傷が原因で腐ったのではないだろうか。木についたままの多くの実が大きくならないで腐っていた。

 私達が作っていたのは黄桃という品種で、桃の中でも最晩生種だった。周辺は、ほとんどが白桃か白鳳

という品種で、周辺から取り残されたように、この木だけ収穫が遅かった。それだけに、鳥や害虫の被害を

受けやすい状態でもあった。大変不利な品種であったようだ。もう一度体験するとすれば白桃か白鳳にして

貰いたいと考えている。

    

8月9日に行ったときには、まだ実は小さく、もうしばらくかかるとの事だった。

何個か残った桃の中でも比較的きれいだった桃

 今回の桃の木オーナーで学んだ大切な事が一つあった。それは木で完熟させてはいけないと言うことで

あった。私は長い間、木で熟れた桃が一番おいしいと信じ込んでいた。今回、桃の木オーナーになった時、

担当者の貝原さんから、くれぐれも完熟する前に収穫するように注意されていた。今回、木に残っていた

黄桃を収穫したとき固い桃がたくさんあった。しかし、木に残しておくわけにもいかないので、全部収穫して

帰った。そして家に置いていると数日過ぎて甘い香りがし始めた。どうやら追熟したようだ。

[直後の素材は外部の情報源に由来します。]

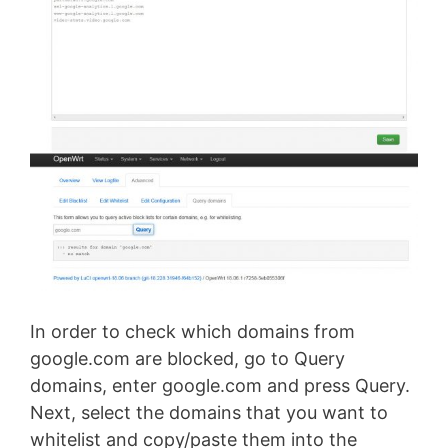
In order to check which domains from
google.com are blocked, go to Query
domains, enter google.com and press Query.
Next, select the domains that you want to
whitelist and copy/paste them into the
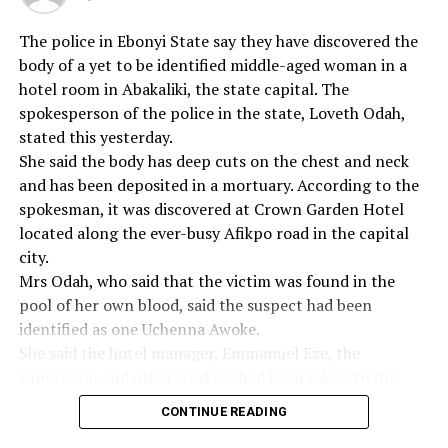
They took this one (Shenyi) away”, he said.
The police in Ebonyi State say they have discovered the
body of a yet to be identified middle-aged woman in a
hotel room in Abakaliki, the state capital. The
RELATED TOPICS:
spokesperson of the police in the state, Loveth Odah,
UP NEXT
stated this yesterday.
Sexual Harassment:ABSU Fires Five Lecturers
She said the body has deep cuts on the chest and neck
and has been deposited in a mortuary. According to the
DON'T MISS
Anambra Govt Slammed Over NECO Levy
spokesman, it was discovered at Crown Garden Hotel
located along the ever-busy Afikpo road in the capital
city.
Mrs Odah, who said that the victim was found in the
pool of her own blood, said the suspect had been
identified as one Uchenna Awoke.
She said the hotel manager, Emmanuel Eze, the
supervisor, and other workers had been taken to the
police station for questioning and accused the hotel
CONTINUE READING
management of negligence.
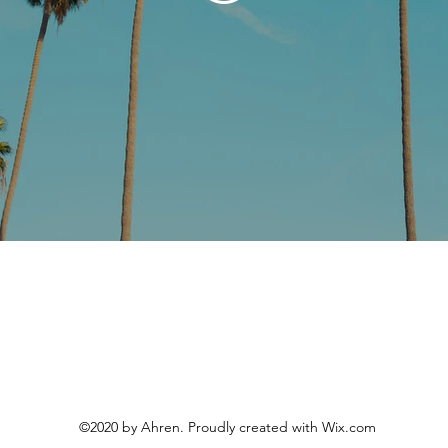
©2020 by Ahren. Proudly created with Wix.com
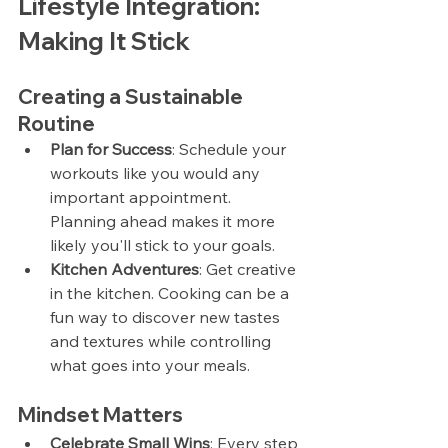
Lifestyle Integration: 
Making It Stick
Creating a Sustainable 
Routine
Plan for Success
: Schedule your 
workouts like you would any 
important appointment. 
Planning ahead makes it more 
likely you'll stick to your goals.
Kitchen Adventures
: Get creative 
in the kitchen. Cooking can be a 
fun way to discover new tastes 
and textures while controlling 
what goes into your meals.
Mindset Matters
Celebrate Small Wins
: Every step 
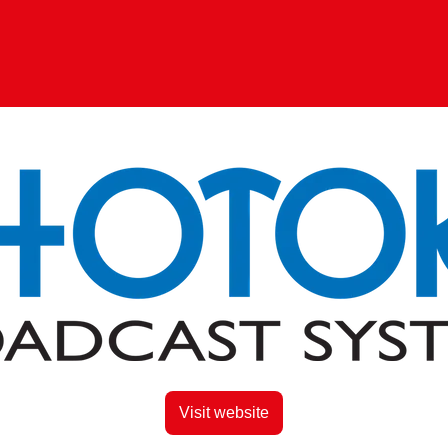
Visit website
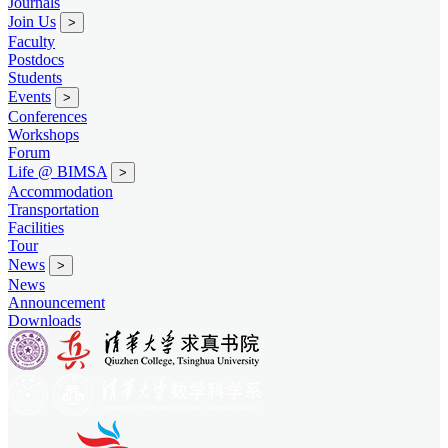
Journals
Join Us
>
Faculty
Postdocs
Students
Events
>
Conferences
Workshops
Forum
Life @ BIMSA
>
Accommodation
Transportation
Facilities
Tour
News
>
News
Announcement
Downloads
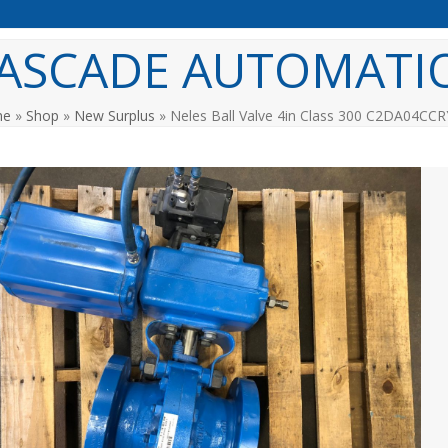
ASCADE AUTOMATI
me
»
Shop
»
New Surplus
»
Neles Ball Valve 4in Class 300 C2DA04CCR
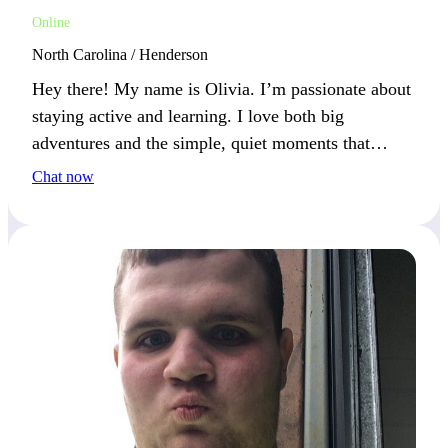
Online
North Carolina / Henderson
Hey there! My name is Olivia. I’m passionate about
staying active and learning. I love both big
adventures and the simple, quiet moments that
follow. Let’s enjoy life’s full spectrum together!
Chat now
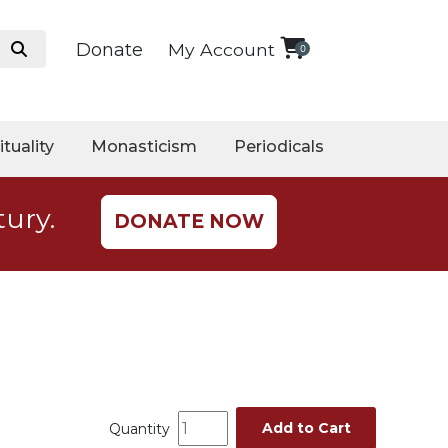
Donate
My Account
0
ituality
Monasticism
Periodicals
tury.
DONATE NOW
Add to Cart
Quantity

 また、家内がテレビで桃作り農家の人が話していたことを教えてくれた。桃を作っている農家は柔らかい

桃ではなく、まだ固い桃を好んで食べると話していたというのだ。そう言えば私も子供の頃は固い桃の方が

好きだった事を思い出した。固い桃が良いのか柔らかい桃が良いのか好みによるのだろうが、何も完熟に

こだわる必要がないことを改めて勉強した。今後の収穫の参考にしたいと考えている。